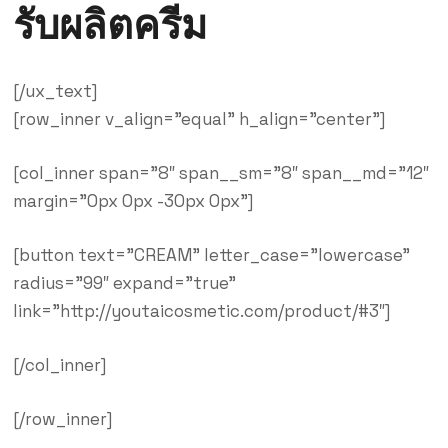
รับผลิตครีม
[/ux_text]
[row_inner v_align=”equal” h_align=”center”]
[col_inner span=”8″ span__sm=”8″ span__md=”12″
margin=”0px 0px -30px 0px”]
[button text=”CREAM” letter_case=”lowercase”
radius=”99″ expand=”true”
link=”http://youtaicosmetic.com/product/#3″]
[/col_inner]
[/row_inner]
+---+
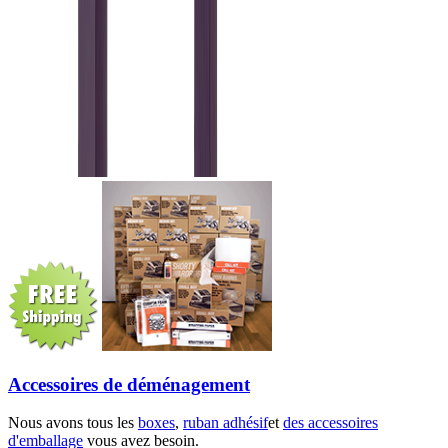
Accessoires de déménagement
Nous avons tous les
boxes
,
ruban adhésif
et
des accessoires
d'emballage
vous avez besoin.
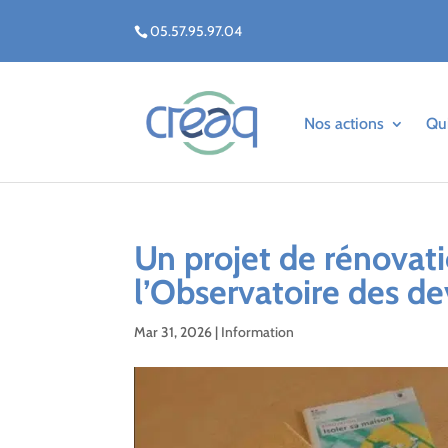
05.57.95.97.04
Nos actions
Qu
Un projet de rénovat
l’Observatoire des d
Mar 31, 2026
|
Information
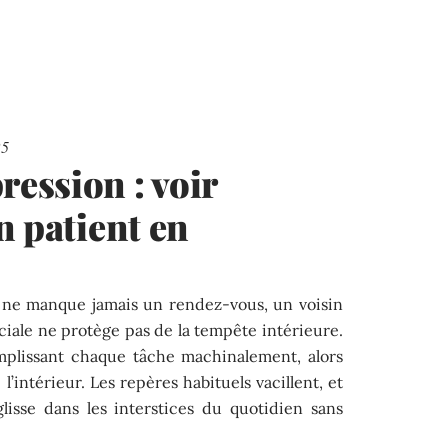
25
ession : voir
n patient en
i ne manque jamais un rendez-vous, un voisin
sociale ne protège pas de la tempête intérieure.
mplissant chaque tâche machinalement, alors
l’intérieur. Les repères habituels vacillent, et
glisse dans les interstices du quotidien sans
+---+
• Work order
Set down only the lines above that fall between the line holding "รับผลิตครีม" and the line holding "[/row_inner]", inclusive, keeping each exact.

• Answer to this problem
รับผลิตครีม
[/ux_text]
[row_inner v_align=”equal” h_align=”center”]
[col_inner span=”8″ span__sm=”8″ span__md=”12″
margin=”0px 0px -30px 0px”]
[button text=”CREAM” letter_case=”lowercase”
radius=”99″ expand=”true”
link=”http://youtaicosmetic.com/product/#3″]
[/col_inner]
[/row_inner]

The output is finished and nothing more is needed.